Но печальный и длинный, не глядя, не останавливаясь, уж прошел.
Отчетливо удалялся звук его шага; этот отчетливый звук происходил оттого, что ноги прохожего не были, как у прочих, обуты в калоши. Александр Иванович обернулся и тихо хотел ему что-то такое сказать; тихо хотел он позвать какого-то неизвестного Мишу…
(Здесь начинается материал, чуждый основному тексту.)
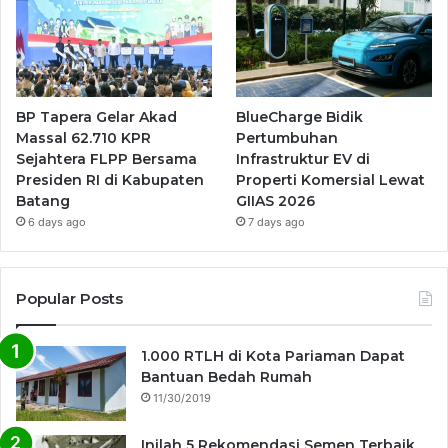
BP Tapera Gelar Akad
BlueCharge Bidik
Massal 62.710 KPR
Pertumbuhan
Sejahtera FLPP Bersama
Infrastruktur EV di
Presiden RI di Kabupaten
Properti Komersial Lewat
Batang
GIIAS 2026
6 days ago
7 days ago
Popular Posts
1.000 RTLH di Kota Pariaman Dapat
Bantuan Bedah Rumah
11/30/2019
Inilah 5 Rekomendasi Semen Terbaik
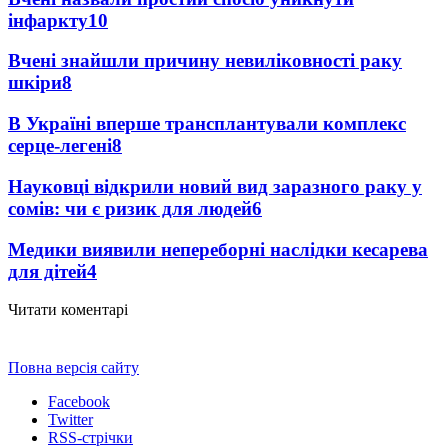
інфаркту
10
Вчені знайшли причину невиліковності раку
шкіри
8
В Україні вперше трансплантували комплекс
серце-легені
8
Науковці відкрили новий вид заразного раку у
сомів: чи є ризик для людей
6
Медики виявили непереборні наслідки кесарева
для дітей
4
Читати коментарі
Повна версія сайту
Facebook
Twitter
RSS-стрічки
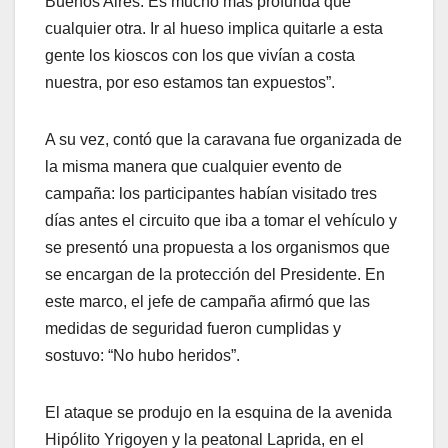
Buenos Aires. Es mucho más profunda que
cualquier otra. Ir al hueso implica quitarle a esta
gente los kioscos con los que vivían a costa
nuestra, por eso estamos tan expuestos”.
A su vez, contó que la caravana fue organizada de
la misma manera que cualquier evento de
campaña: los participantes habían visitado tres
días antes el circuito que iba a tomar el vehículo y
se presentó una propuesta a los organismos que
se encargan de la protección del Presidente. En
este marco, el jefe de campaña afirmó que las
medidas de seguridad fueron cumplidas y
sostuvo: “No hubo heridos”.
El ataque se produjo en la esquina de la avenida
Hipólito Yrigoyen y la peatonal Laprida, en el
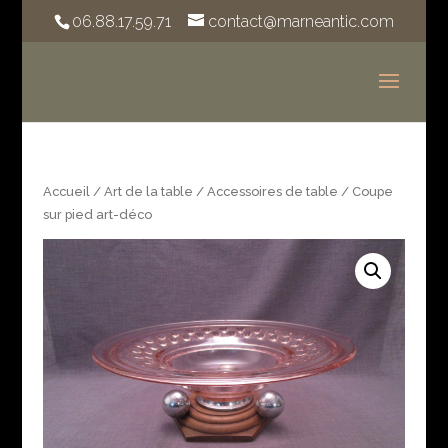
06.88.17.59.71
contact@marneantic.com
Accueil
/
Art de la table
/
Accessoires de table
/ Coupe
sur pied art-déco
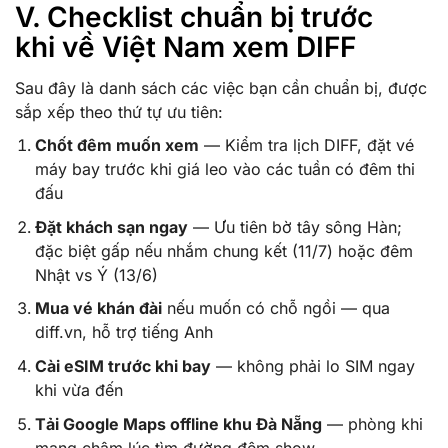
V. Checklist chuẩn bị trước
khi về Việt Nam xem DIFF
Sau đây là danh sách các việc bạn cần chuẩn bị, được
sắp xếp theo thứ tự ưu tiên:
Chốt đêm muốn xem
— Kiểm tra lịch DIFF, đặt vé
máy bay trước khi giá leo vào các tuần có đêm thi
đấu
Đặt khách sạn ngay
— Ưu tiên bờ tây sông Hàn;
đặc biệt gấp nếu nhắm chung kết (11/7) hoặc đêm
Nhật vs Ý (13/6)
Mua vé khán đài
nếu muốn có chỗ ngồi — qua
diff.vn, hỗ trợ tiếng Anh
Cài eSIM trước khi bay
— không phải lo SIM ngay
khi vừa đến
Tải Google Maps offline khu Đà Nẵng
— phòng khi
mạng chậm lúc tìm đường đêm show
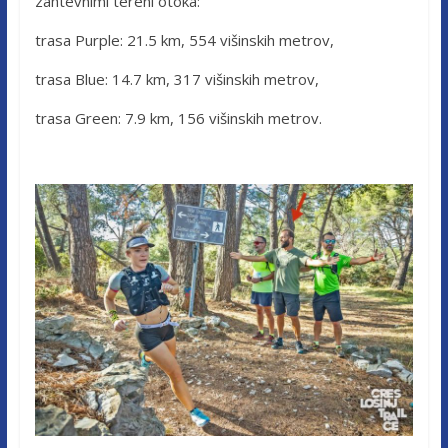
zahtevnimi tereni otoka:
trasa Purple: 21.5 km, 554 višinskih metrov,
trasa Blue: 14.7 km, 317 višinskih metrov,
trasa Green: 7.9 km, 156 višinskih metrov.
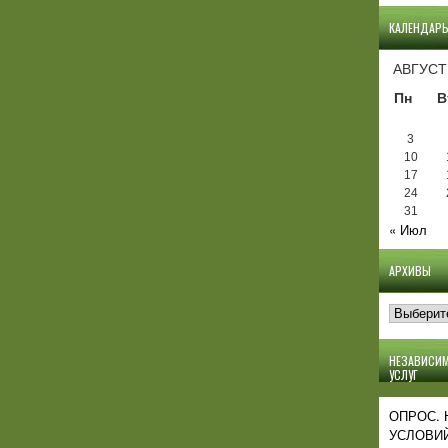
КАЛЕНДАР
АВГУСТ
Пн
В
3
10
17
24
31
« Июл
АРХИВЫ
Архивы
НЕЗАВИСИМ
УСЛУГ
ОПРОС.
УСЛОВИЙ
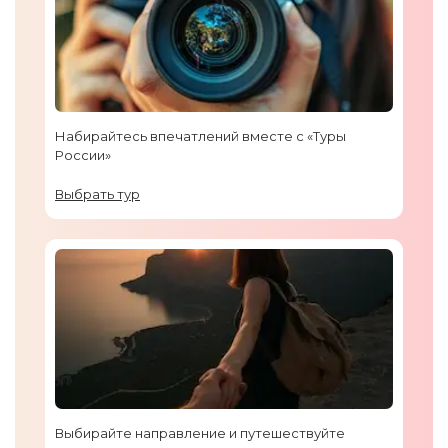
Набирайтесь впечатлений вместе с «Туры
России»
Выбрать тур
Выбирайте направление и путешествуйте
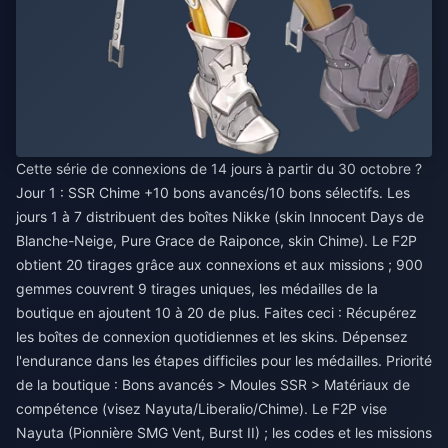
Cette série de connexions de 14 jours à partir du 30 octobre ?
Jour 1 : SSR Chime +10 bons avancés/10 bons sélectifs. Les
jours 1 à 7 distribuent des boîtes Nikke (skin Innocent Days de
Blanche-Neige, Pure Grace de Raiponce, skin Chime). Le F2P
obtient 20 tirages grâce aux connexions et aux missions ; 900
gemmes couvrent 9 tirages uniques, les médailles de la
boutique en ajoutent 10 à 20 de plus. Faites ceci : Récupérez
les boîtes de connexion quotidiennes et les skins. Dépensez
l'endurance dans les étapes difficiles pour les médailles. Priorité
de la boutique : Bons avancés > Moules SSR > Matériaux de
compétence (visez Nayuta/Liberalio/Chime). Le F2P vise
Nayuta (Pionnière SMG Vent, Burst II) ; les codes et les missions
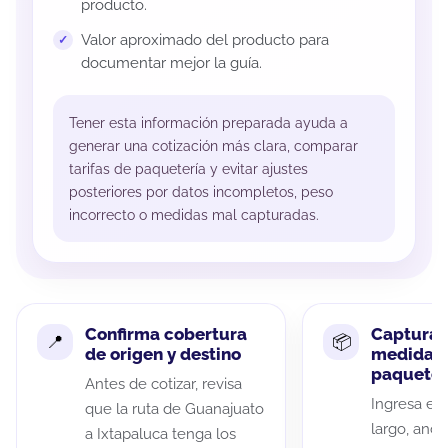
producto.
Valor aproximado del producto para
documentar mejor la guía.
Tener esta información preparada ayuda a
generar una cotización más clara, comparar
tarifas de paquetería y evitar ajustes
posteriores por datos incompletos, peso
incorrecto o medidas mal capturadas.
Confirma cobertura
Captura 
de origen y destino
medidas 
paquete
Antes de cotizar, revisa
Ingresa el 
que la ruta de Guanajuato
largo, anch
a Ixtapaluca tenga los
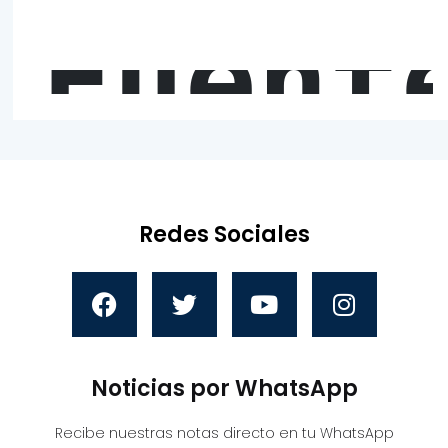
Fuent
Redes Sociales
Noticias por WhatsApp
Recibe nuestras notas directo en tu WhatsApp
Но то место, куда Миша уже ушел безвозвратно, — то место пустело теперь в светлом колеблемом круге; и не было — ничего, никого, кроме ветра да слякоти.
И оттуда мигал желтый огненный язык фонаря.
Тем не менее он опять позвонился. Петербургский петух на звонок ответствовал снова: в скважинах просвистал сыроватый ветер морской; ветер стонал в подворотне и напротив с размаху ударился о железную вывеску «Дешевой столовой»; и железо грохнуло в темноту.